## INFORMATION SUPPLIED
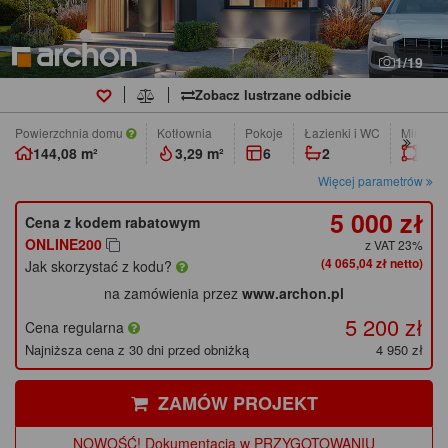
1/19
Zobacz lustrzane odbicie
Powierzchnia domu
Kotłownia
pokoje
łazienki i WC
Min. wym
144,08 m²
3,29 m²
6
2
16,7
Więcej parametrów
5 000 zł
Cena z kodem rabatowym
ONLINE200
z VAT 23%
(4 065,04 zł netto)
Jak skorzystać z kodu?
na zamówienia przez
www.archon.pl
5 200 zł
Cena regularna
Najniższa cena z 30 dni przed obniżką
4 950 zł
ZAMÓW PROJEKT
NOWOŚĆ! Dokumentacja w PRZYGOTOWANIU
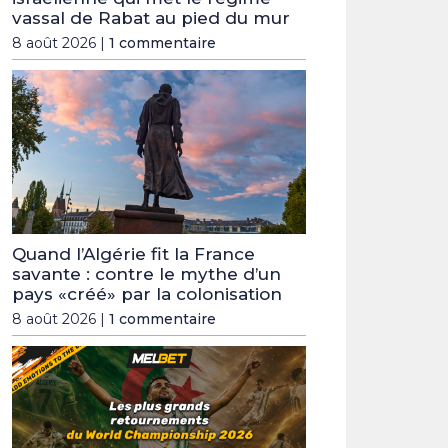
vassal de Rabat au pied du mur
8 août 2026 |
1 commentaire
Quand l’Algérie fit la France
savante : contre le mythe d’un
pays «créé» par la colonisation
8 août 2026 |
1 commentaire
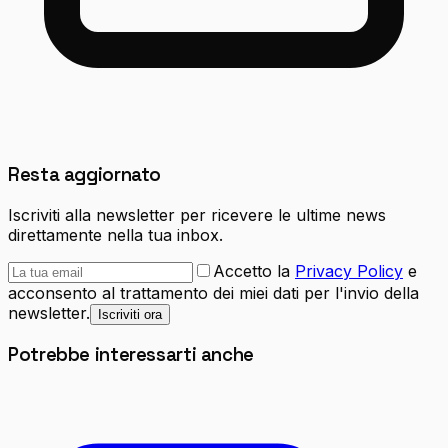
Resta aggiornato
Iscriviti alla newsletter per ricevere le ultime news
direttamente nella tua inbox.
Accetto la
Privacy Policy
e
acconsento al trattamento dei miei dati per l'invio della
newsletter.
Iscriviti ora
Potrebbe interessarti anche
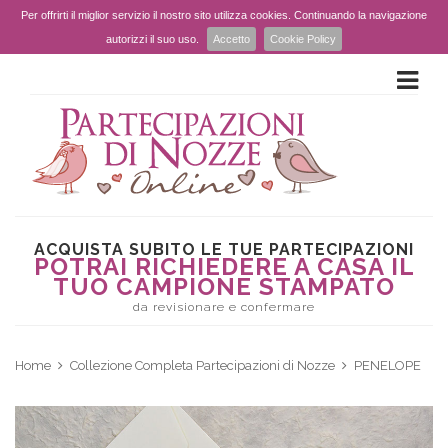
Per offrirti il miglior servizio il nostro sito utilizza cookies. Continuando la navigazione
autorizzi il suo uso.
Accetto
Cookie Policy
ACQUISTA SUBITO LE TUE PARTECIPAZIONI
POTRAI RICHIEDERE A CASA IL
TUO CAMPIONE STAMPATO
da revisionare e confermare
Home
Collezione Completa Partecipazioni di Nozze
PENELOPE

## WHAT YOU NEED TO DO
Please give all of the material again, exactly, without the images.

## EXERCISE RESPONSE
1/19
Zobacz lustrzane odbicie
Powierzchnia domu
Kotłownia
pokoje
łazienki i WC
Min. wym
144,08 m²
3,29 m²
6
2
16,7
Więcej parametrów
5 000 zł
Cena z kodem rabatowym
ONLINE200
z VAT 23%
(4 065,04 zł netto)
Jak skorzystać z kodu?
na zamówienia przez
www.archon.pl
5 200 zł
Cena regularna
Najniższa cena z 30 dni przed obniżką
4 950 zł
ZAMÓW PROJEKT
NOWOŚĆ! Dokumentacja w PRZYGOTOWANIU
vassal de Rabat au pied du mur
8 août 2026 |
1 commentaire
Quand l’Algérie fit la France
savante : contre le mythe d’un
pays «créé» par la colonisation
8 août 2026 |
1 commentaire
Resta aggiornato
Iscriviti alla newsletter per ricevere le ultime news
direttamente nella tua inbox.
Accetto la
Privacy Policy
e
acconsento al trattamento dei miei dati per l'invio della
newsletter.
Iscriviti ora
Potrebbe interessarti anche
Per offrirti il miglior servizio il nostro sito utilizza cookies. Continuando la navigazione
autorizzi il suo uso.
Accetto
Cookie Policy
ACQUISTA SUBITO LE TUE PARTECIPAZIONI
POTRAI RICHIEDERE A CASA IL
TUO CAMPIONE STAMPATO
da revisionare e confermare
Home
Collezione Completa Partecipazioni di Nozze
PENELOPE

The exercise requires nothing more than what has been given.